From what I've read, solar panels slowly decrease to 80-85% of their rated output after about 20 years, then stop decreasing. Even 30 year old panels seem fine[0].

[0] https://www.greenbuildingadvisor.com/article/testing-a-thirt...


Are there externalities to coal and other fossil fuel extraction and consumption?


It's a fucking desert.


This thread opened my eyes a bit... I assumed most people understood desert !== a sterile sand landscape.

Here's a photo I snapped from my backyard just now. This is the Sonoran Desert in Phoenix, but much of the southwest is like this. Not exactly a dead ecosystem.

https://i.imgur.com/fBkMHBA.jpg


You sound like someone who has never even visited then. The "desert bloom" is one of the most unique and spectacular things you can see in California. It's actually coming up and it's a big source of tourism especially amongst Californians.

Here's an update on the upcoming desert bloom from a couple of days ago with a nice video included:

https://www.mercurynews.com/2019/02/21/its-almost-time-for-c...

Aside from this the Anza-Borrego Desert(within the area in discussion here) has natural springs and oases, bighorn sheep which are endangered, there's also golden eagles, black-tailed jackrabbits, kit foxes, deer, falcons and dozens of different reptiles. I would highly recommend spending some time there before dismissing it as a "fucking desert."


I don't agree with the decision, either, but a desert is a biome that deserves respect like any other.


I hadnt heard this point of view yet. I never saw a desert as something worth preserving, quite the contrary actually. Afforestation projects to green deserts seem absolutely wonderful. Why do you think its a biome worth preserving? Its places hostile to life. Are there negative effects caused by a lack of deserts?

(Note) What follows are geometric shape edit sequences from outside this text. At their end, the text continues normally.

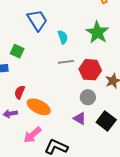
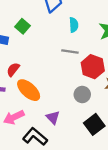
purple triangle: (80, 119) -> (53, 117), moved

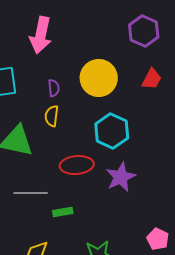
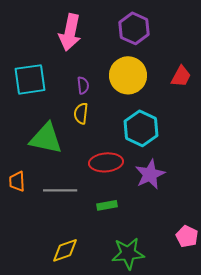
purple hexagon: (144, 31) -> (134, 28), moved
green rectangle: (63, 212) -> (107, 205), moved

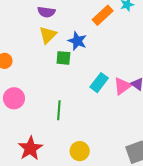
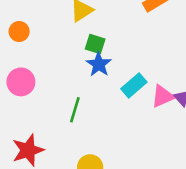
blue star: (77, 41) -> (99, 64), moved

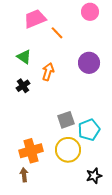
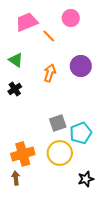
pink circle: (90, 12) -> (71, 18), moved
orange arrow: (48, 72) -> (50, 73), moved

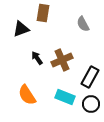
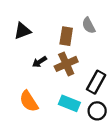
brown rectangle: (43, 13) -> (66, 36), moved
black arrow: (37, 58) -> (39, 62), turned -88

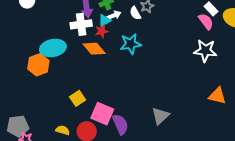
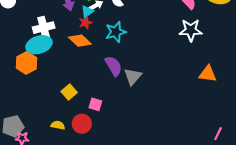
white cross: (81, 24) -> (44, 28), moved
pink square: (102, 114) -> (95, 104), size x0.6
gray triangle: (160, 116) -> (133, 77), moved
purple semicircle: (120, 124) -> (114, 66), moved

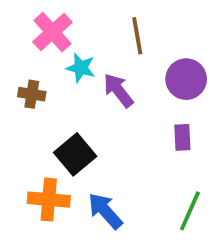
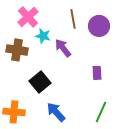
purple circle: (186, 79) -> (99, 26), moved
brown cross: (32, 94) -> (17, 50), size x1.5
orange cross: (49, 200) -> (14, 112), moved

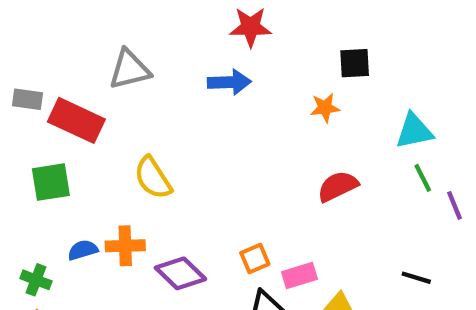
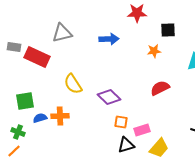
red star: (251, 27) -> (137, 13), moved
green square: (51, 182) -> (25, 101), moved
orange square: (255, 259) -> (121, 122), turned 32
purple diamond: (180, 273) -> (109, 97), moved

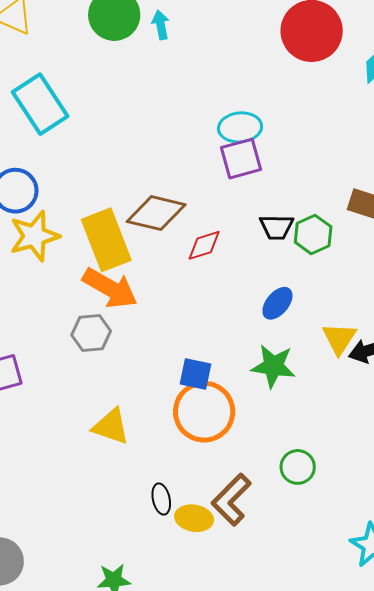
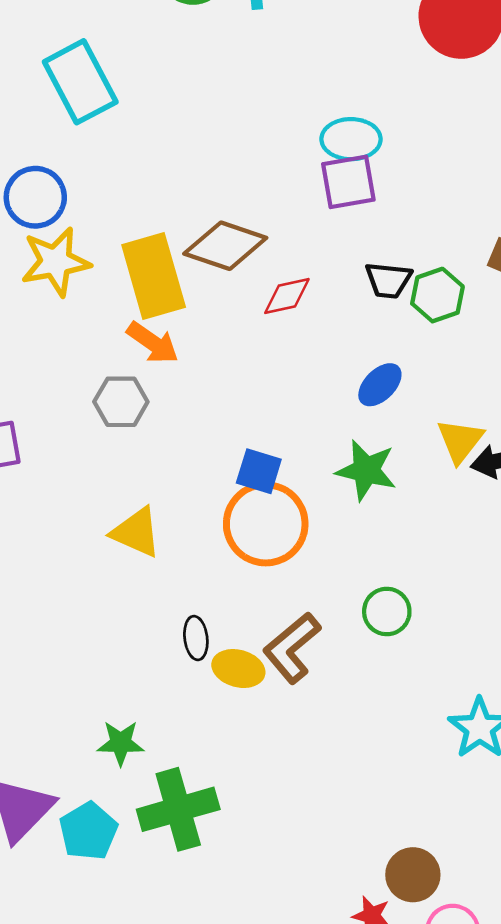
orange arrow: (110, 288) -> (153, 343), size x0.7

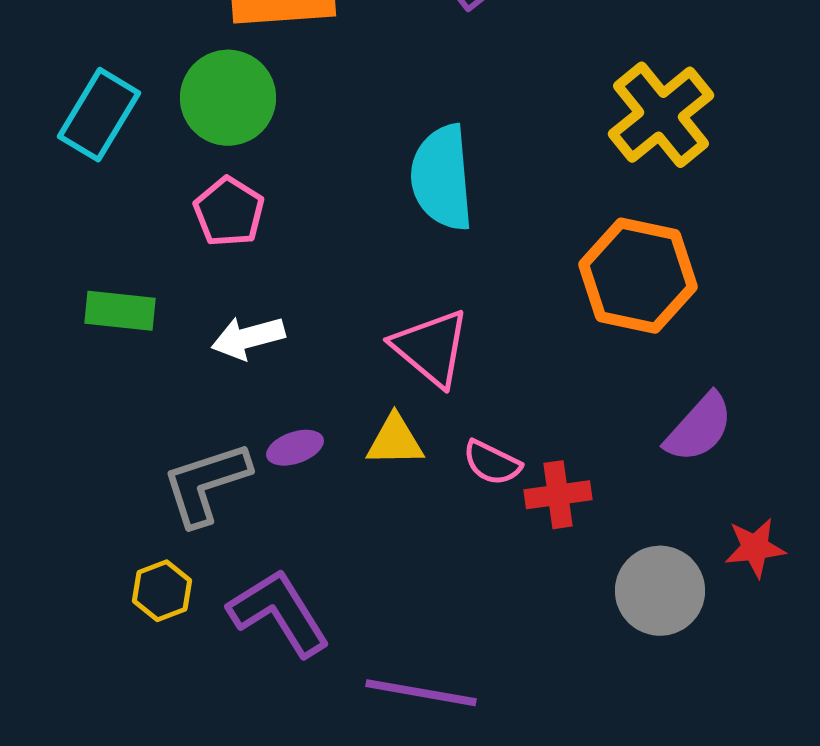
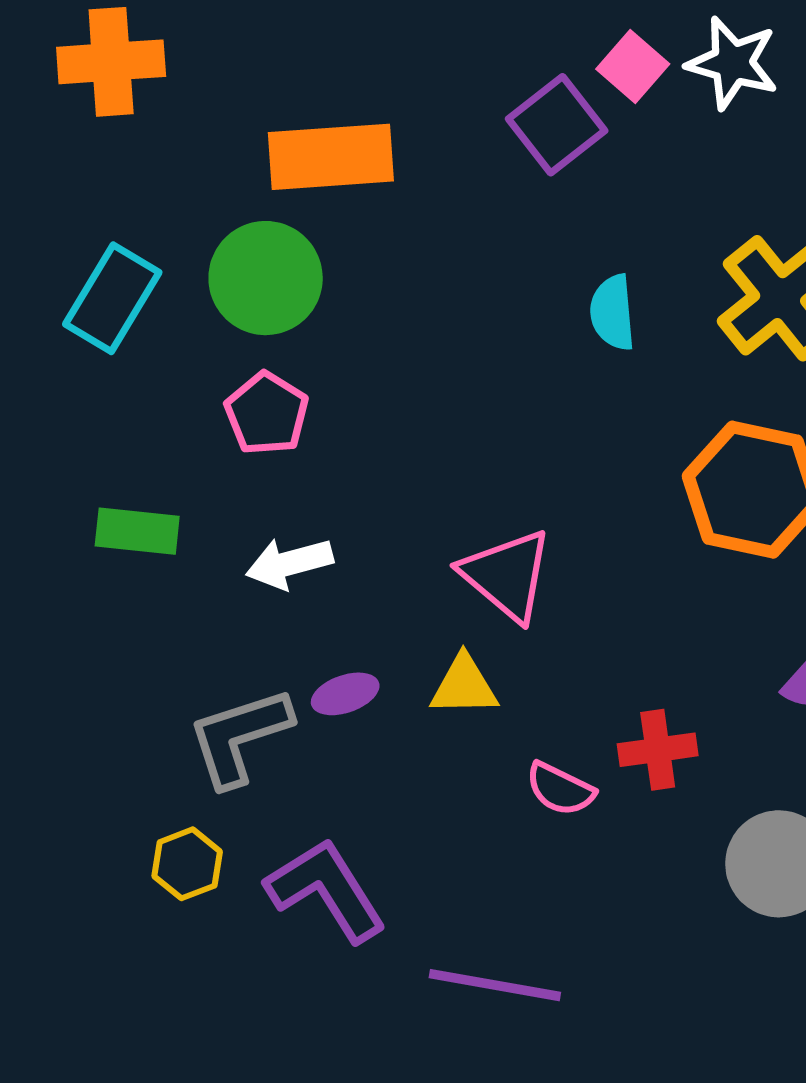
cyan semicircle: (442, 178) -> (612, 312), moved, size x0.6
pink semicircle: (492, 463) -> (560, 789), moved

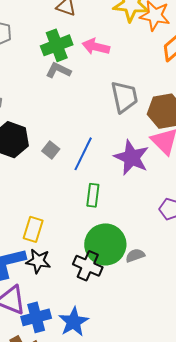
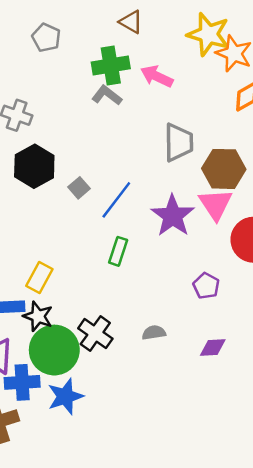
green circle: (105, 244) -> (54, 350), moved

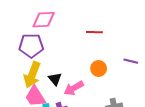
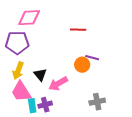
purple line: (131, 61) -> (92, 58), moved
yellow arrow: (32, 75) -> (18, 71), size x0.7

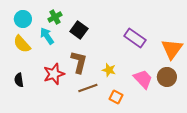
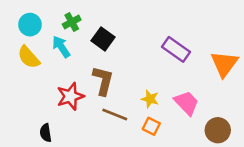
yellow star: (109, 70) -> (150, 99), moved
brown circle: (167, 77) -> (218, 130), moved
black semicircle: (19, 80) -> (46, 133), moved
brown line: (88, 88) -> (115, 115), turned 42

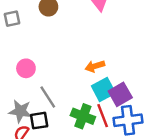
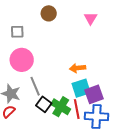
gray square: (12, 19) -> (17, 32), moved
pink circle: (26, 68) -> (22, 60), size x1.5
black square: (39, 121) -> (44, 104), moved, turned 35

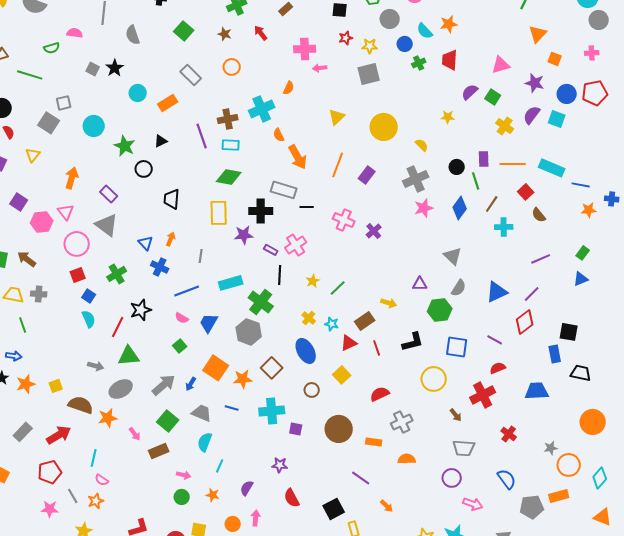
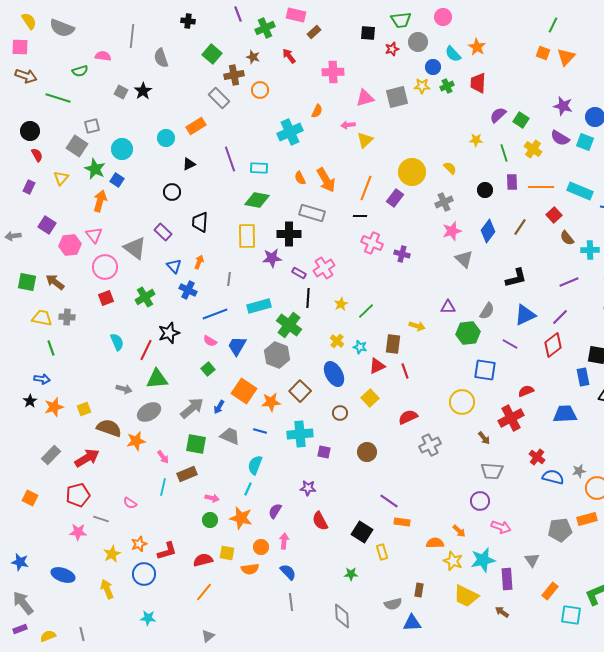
orange star: (449, 24) -> (477, 47), turned -30
red star: (346, 38) -> (392, 49), moved
yellow star: (370, 46) -> (422, 86), moved
orange square: (555, 59) -> (543, 53), moved
pink triangle: (501, 65) -> (365, 98), moved
pink arrow: (320, 68) -> (348, 125), moved
cyan circle: (138, 93) -> (166, 138), moved
purple semicircle: (532, 115) -> (560, 138), turned -96
brown cross: (228, 119) -> (234, 75), moved
yellow circle: (384, 127) -> (412, 172), moved
orange semicircle: (279, 135) -> (300, 178), moved
green star: (125, 146) -> (95, 169), moved
gray cross: (416, 179) -> (444, 202), size x0.7
green line: (476, 181) -> (504, 153), moved
purple rectangle: (109, 194) -> (163, 232), moved
black line: (307, 207) -> (360, 216), moved
cyan cross: (504, 227) -> (590, 250), moved
purple cross: (374, 231) -> (402, 254), turned -35
gray triangle: (453, 256) -> (464, 259), moved
blue square: (89, 296) -> (117, 180), moved
brown rectangle: (365, 321) -> (393, 344), turned -48
purple line: (495, 340) -> (510, 344), moved
black L-shape: (413, 342) -> (516, 278), moved
green square: (168, 421) -> (196, 444), turned -30
brown circle: (339, 429) -> (367, 452), size x0.7
cyan semicircle: (205, 442) -> (255, 465), moved
orange rectangle: (374, 442) -> (402, 522), moved
cyan line: (94, 458) -> (163, 487), moved
orange semicircle: (407, 459) -> (435, 543), moved
blue semicircle: (507, 479) -> (553, 477), moved, turned -40
orange star: (213, 495) -> (241, 518), size x1.6
gray line: (73, 496) -> (101, 519), turned -42
orange star: (96, 501) -> (139, 544), moved
orange arrow: (387, 506) -> (459, 531), moved
black square: (334, 509) -> (362, 532), turned -30

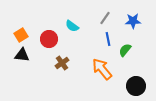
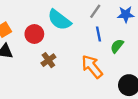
cyan semicircle: (72, 26) -> (59, 20), size x1.6

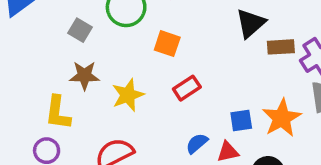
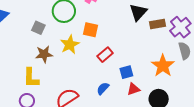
yellow star: (128, 95) -> (70, 45), moved
blue square: (241, 120) -> (126, 72), moved
blue semicircle: (197, 143) -> (103, 88), moved

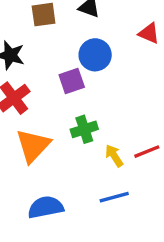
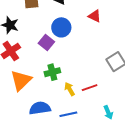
purple square: (72, 81) -> (46, 43), turned -35
blue semicircle: (46, 207) -> (40, 108), moved

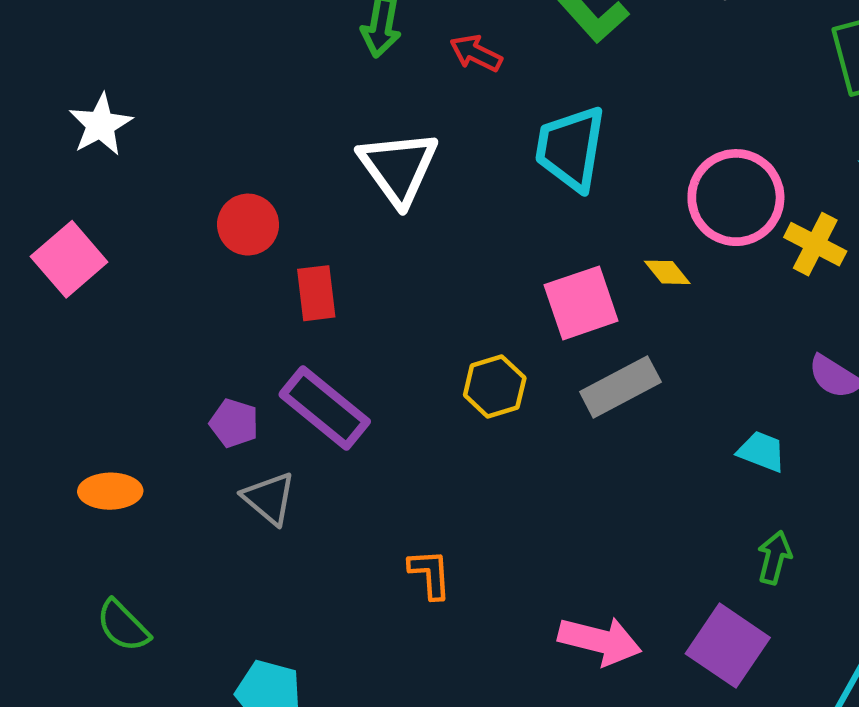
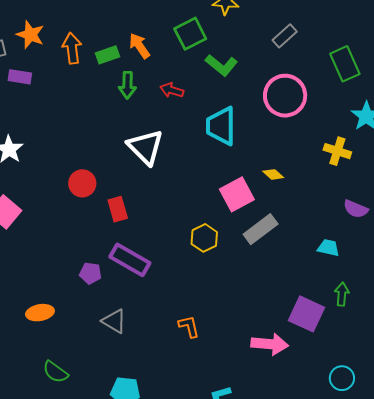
pink circle: (736, 198) -> (285, 96), moved
gray triangle: (269, 498) -> (114, 321), moved
purple square: (728, 646) -> (306, 314), moved

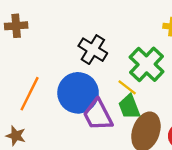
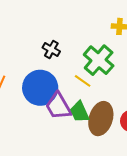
black cross: (93, 50) -> (51, 50), size x0.7
green trapezoid: (129, 107) -> (79, 112), moved

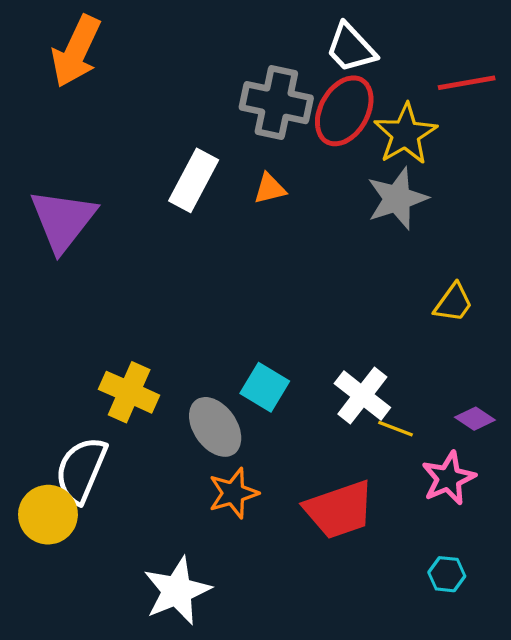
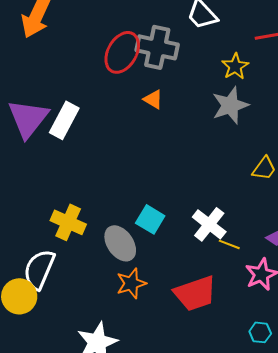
red ellipse: (344, 111) -> (122, 52), moved
yellow star: (405, 134) -> (235, 66), size x0.7
white rectangle: (194, 180) -> (64, 120), moved
orange triangle: (270, 189) -> (153, 99), turned 45

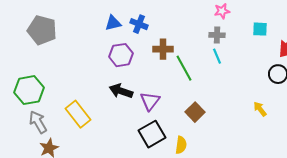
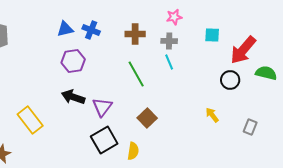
brown cross: (163, 49) -> (135, 34), moved

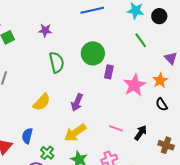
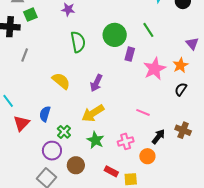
green line: (141, 40) -> (148, 30), moved
yellow semicircle: (42, 102) -> (61, 81), turned -96
black semicircle: (162, 104) -> (181, 89), turned 64
pink line: (116, 128) -> (143, 112), moved
black arrow: (141, 133) -> (158, 137), moved

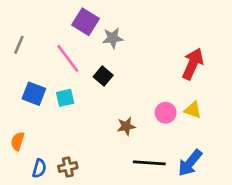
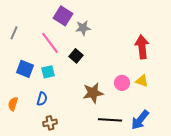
red arrow: (193, 64) -> (142, 47), turned -30
brown star: (126, 126) -> (93, 93), size x1.5
blue semicircle: (39, 168) -> (42, 99), moved

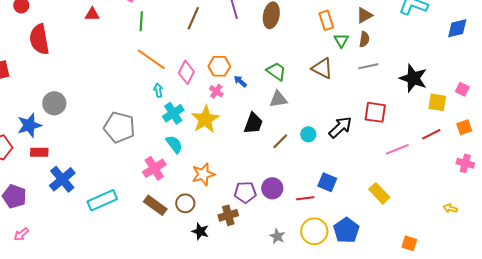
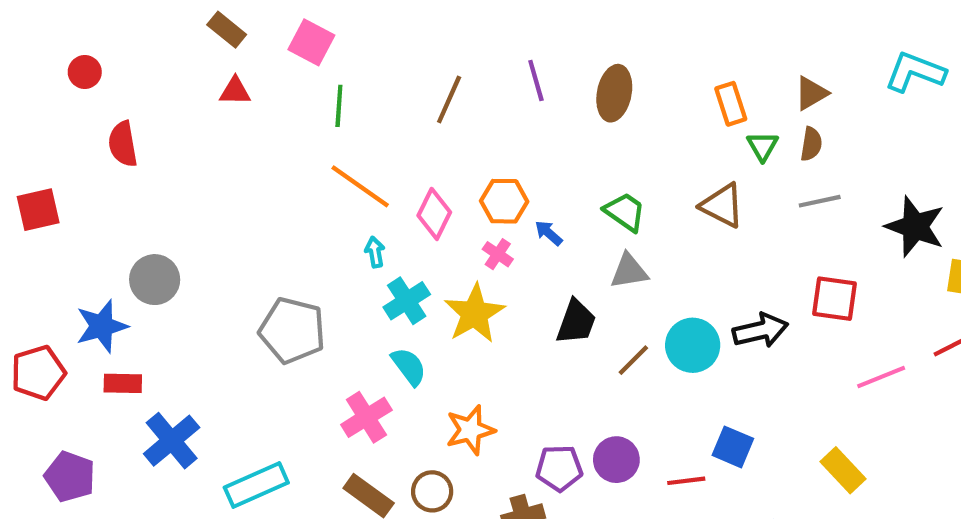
red semicircle: (39, 39) -> (123, 144), size x0.7
black arrow: (340, 127) -> (760, 330), turned 30
cyan circle: (308, 134) -> (693, 345), size x1.6

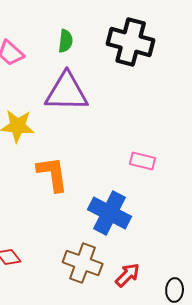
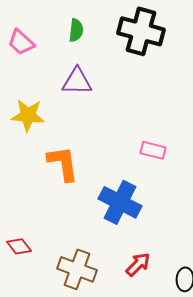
purple triangle: (67, 92) -> (77, 81), size x0.7
brown cross: (83, 263) -> (77, 269), moved

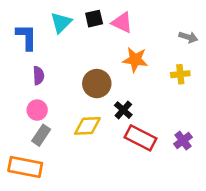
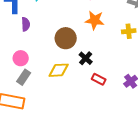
purple semicircle: (38, 76) -> (26, 24), moved
red rectangle: (141, 138) -> (99, 79), size x0.6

edit: In case anyone else wonders, there would be a negative effect, as deserts are net carbon sinks.


Deserts are often teeming with life. The term refers to rainfall, not population. There are plants and animals equally deserving of protection, and it is worth protecting for the same reason any other biome is. If you look for beauty and balance there you might find it.

Covering them with solar panels disrupts the environment and displaces it’s inhabitants.

https://www.worldwildlife.org/habitats/deserts


> and it is worth protecting for the same reason any other biome is.

Other biomes are worth preserving as they keep this planet habitable. I thought deserts do quite the opposite.

https://www.environmentalscience.org/deserts-ecosystems

> Even though the plant and animal species that exist in hot deserts are well-adapted to those environments, we know from studies that such organisms are treading a fine line over environmental tolerance; some are even at their limits, according to the IPCC (25).

>Both The Sahara and The Namib are extremely hot deserts and in recent years have experienced some of the hottest temperatures to date. Pakistan and Iran have also experienced record dry spells and high temperatures in the last decade. Even semi-arid desert climates are experiencing an increase in hot and dry spells, becoming more parched and experiencing wildfires in areas where scrub, brush and tree cover is more abundant.

...

>Evidence demonstrates that the deserts of the Arabian Peninsula alone show increased water vapor feedback, much higher sensitivity, and increased sensitivity in deserts to greenhouse gas emissions. Simply, deserts become hotter and drier during a warming climate with wider implications for the warming climate.

However I was not aware of this

>Many are not aware that deserts are a net carbon sink, providing some relief from the increase in greenhouse gases. This will be problematic while carbon emissions continue to increase, and world governments will need to do something about it in the future. The discovery was made when researching bacteria in the desert. Research suggests that bacteria located in massive aquifers beneath the sand and in the sands itself, are capturing carbon from the air. In theory, the aquifers could hold more than the entire global population of plant material at present at 20 billion metric tons (or 22 billion imperial/US tons) (33).


San Bernardino County is very different from the Sahara and Namib. Take a quick look at aerial images and this is clear.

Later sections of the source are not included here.